The conversation should focus on data use and digital threads when discussing data utilization. This involves shipbuilding design methodology, organizational design, information flows, and software solutions in use. The latter can significantly alter a company’s processes and depends on the interoperability of CAD/CAM solutions beyond data format compatibility. While there is a general belief that all project data should ultimately be collected in a central point to form a master data repository, modern IT systems challenge this assumption. Decentralized data storage and context-based data use have gained prominence, necessitating interoperability at the data format and compatibility levels to facilitate data flow design. It might be that sustainable operations and data utilization would be more resilient if needed, and a class of interoperability would support a decentralized approach. Examples of such systems can be data visualization based on multiple sources of data, where instead of collecting data in one database, the online connection facilitates the fetch and use of data for the needed operation.

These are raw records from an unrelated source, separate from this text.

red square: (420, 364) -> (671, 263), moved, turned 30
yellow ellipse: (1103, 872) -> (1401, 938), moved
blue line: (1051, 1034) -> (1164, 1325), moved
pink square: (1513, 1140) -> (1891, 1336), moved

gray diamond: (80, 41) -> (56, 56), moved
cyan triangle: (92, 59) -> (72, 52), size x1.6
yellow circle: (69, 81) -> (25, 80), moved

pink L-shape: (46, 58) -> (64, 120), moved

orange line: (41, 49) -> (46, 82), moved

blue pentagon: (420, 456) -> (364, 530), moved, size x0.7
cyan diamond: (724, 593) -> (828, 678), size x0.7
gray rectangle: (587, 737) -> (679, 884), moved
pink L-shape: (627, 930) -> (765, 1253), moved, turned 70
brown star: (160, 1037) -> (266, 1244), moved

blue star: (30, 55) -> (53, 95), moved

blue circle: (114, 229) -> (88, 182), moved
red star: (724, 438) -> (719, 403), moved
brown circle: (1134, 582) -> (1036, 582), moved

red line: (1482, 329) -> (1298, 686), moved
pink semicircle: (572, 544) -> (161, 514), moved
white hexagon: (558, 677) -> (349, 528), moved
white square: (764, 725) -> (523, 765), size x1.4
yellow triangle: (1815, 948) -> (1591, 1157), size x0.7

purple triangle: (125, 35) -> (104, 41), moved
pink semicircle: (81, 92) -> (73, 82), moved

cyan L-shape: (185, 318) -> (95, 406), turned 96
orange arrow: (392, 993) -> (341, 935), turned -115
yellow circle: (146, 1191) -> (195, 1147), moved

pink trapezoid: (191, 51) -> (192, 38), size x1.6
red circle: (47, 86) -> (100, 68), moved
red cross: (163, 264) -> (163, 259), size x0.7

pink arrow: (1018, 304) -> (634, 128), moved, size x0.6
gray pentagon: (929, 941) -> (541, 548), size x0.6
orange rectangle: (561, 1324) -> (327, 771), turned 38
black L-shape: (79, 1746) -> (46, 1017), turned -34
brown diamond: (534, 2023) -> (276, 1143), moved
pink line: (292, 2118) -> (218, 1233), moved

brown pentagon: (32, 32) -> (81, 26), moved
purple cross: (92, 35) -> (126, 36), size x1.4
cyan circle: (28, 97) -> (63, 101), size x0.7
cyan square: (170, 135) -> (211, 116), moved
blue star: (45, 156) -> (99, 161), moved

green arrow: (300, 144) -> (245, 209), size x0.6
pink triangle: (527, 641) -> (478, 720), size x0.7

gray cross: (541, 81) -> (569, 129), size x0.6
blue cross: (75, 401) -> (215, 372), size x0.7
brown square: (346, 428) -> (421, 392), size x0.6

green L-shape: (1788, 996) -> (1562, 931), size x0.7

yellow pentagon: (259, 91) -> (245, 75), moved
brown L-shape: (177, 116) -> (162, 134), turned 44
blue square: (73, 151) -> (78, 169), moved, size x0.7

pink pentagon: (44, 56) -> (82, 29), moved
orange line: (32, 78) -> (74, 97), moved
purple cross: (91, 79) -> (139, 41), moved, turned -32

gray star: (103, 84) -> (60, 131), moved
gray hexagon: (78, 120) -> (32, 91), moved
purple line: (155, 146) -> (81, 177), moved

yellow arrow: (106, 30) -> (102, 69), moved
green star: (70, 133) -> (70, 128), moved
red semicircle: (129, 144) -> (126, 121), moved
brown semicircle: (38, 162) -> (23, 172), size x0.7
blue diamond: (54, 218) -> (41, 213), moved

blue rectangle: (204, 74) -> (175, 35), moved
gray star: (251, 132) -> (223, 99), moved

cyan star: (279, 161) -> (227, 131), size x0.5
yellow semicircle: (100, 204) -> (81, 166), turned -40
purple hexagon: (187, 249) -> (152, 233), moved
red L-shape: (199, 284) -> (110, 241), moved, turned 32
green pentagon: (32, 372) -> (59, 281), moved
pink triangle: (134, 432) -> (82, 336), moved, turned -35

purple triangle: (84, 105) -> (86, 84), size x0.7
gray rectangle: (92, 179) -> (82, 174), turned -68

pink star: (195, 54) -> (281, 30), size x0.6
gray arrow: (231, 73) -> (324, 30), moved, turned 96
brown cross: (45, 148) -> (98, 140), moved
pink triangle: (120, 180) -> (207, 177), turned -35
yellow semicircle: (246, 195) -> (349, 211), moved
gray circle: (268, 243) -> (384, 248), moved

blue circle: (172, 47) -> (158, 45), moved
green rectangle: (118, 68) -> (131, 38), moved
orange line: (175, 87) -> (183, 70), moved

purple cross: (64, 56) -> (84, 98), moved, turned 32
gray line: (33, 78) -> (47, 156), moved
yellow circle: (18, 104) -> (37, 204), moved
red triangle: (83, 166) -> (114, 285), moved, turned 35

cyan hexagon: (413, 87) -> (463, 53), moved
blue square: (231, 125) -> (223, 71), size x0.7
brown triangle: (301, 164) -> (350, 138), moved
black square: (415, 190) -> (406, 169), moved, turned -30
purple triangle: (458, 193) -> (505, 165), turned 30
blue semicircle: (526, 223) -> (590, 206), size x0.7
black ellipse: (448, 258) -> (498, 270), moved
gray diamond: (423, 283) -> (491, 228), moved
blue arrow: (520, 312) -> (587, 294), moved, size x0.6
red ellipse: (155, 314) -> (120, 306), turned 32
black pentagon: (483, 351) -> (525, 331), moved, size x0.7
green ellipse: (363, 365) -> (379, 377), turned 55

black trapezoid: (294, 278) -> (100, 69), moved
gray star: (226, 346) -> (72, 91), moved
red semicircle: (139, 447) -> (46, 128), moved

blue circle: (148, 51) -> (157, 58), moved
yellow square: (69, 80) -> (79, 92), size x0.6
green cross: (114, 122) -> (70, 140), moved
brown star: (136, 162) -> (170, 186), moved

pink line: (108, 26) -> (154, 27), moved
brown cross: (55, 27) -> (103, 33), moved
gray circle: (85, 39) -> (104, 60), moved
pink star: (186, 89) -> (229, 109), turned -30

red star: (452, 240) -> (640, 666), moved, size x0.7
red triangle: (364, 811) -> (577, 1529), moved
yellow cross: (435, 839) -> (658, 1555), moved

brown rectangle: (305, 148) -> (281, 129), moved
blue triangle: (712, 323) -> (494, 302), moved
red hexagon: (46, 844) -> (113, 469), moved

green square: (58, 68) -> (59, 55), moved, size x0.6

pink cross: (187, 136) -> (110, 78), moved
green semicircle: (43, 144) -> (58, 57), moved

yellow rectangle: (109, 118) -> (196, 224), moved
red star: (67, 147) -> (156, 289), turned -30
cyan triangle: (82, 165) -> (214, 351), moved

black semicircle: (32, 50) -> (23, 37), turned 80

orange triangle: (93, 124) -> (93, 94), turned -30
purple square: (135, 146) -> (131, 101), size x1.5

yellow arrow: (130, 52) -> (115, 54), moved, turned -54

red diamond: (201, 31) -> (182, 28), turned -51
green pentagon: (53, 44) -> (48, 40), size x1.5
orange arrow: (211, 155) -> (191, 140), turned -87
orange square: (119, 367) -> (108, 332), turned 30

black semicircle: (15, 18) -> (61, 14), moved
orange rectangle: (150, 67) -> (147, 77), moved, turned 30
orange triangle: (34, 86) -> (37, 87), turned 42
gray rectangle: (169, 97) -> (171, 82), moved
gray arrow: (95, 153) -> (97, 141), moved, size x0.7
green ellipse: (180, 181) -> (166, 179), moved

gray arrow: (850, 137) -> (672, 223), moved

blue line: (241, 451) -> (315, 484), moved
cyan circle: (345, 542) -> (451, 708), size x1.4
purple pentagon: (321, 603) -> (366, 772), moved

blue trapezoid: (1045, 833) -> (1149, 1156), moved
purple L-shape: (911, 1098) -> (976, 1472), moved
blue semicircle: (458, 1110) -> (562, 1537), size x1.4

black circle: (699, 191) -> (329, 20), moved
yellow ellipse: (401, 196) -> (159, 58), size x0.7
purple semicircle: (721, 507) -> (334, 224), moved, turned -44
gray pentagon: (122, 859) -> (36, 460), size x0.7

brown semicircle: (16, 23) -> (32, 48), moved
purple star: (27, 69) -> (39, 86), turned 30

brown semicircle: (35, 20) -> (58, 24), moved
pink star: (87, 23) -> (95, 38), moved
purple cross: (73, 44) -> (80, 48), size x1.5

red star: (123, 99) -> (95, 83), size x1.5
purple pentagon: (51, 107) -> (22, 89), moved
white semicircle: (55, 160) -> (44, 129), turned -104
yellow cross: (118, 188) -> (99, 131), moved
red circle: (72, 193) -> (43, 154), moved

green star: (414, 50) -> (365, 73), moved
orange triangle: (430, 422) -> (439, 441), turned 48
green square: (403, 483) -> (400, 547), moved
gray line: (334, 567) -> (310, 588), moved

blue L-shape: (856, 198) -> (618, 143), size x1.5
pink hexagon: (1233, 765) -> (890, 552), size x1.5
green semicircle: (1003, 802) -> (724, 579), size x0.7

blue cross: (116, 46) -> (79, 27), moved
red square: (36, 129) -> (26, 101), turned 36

Artificial intelligence (AI) will impact data interoperability significantly in the future. Ongoing studies and examples demonstrate AI’s potential to learn data models and provide mapping for large datasets, offering a potential solution to complex industry problems. The discussion on interoperability will remain pertinent, as data utilization depends not only on technology and processes but also on human preferences, user experience (UX), and other factors beyond technological advancements. It remains to be seen how AI can perform such tasks while restricted to a limited company’s data sets and if it can operate outside the boundaries of vendor-specific data models.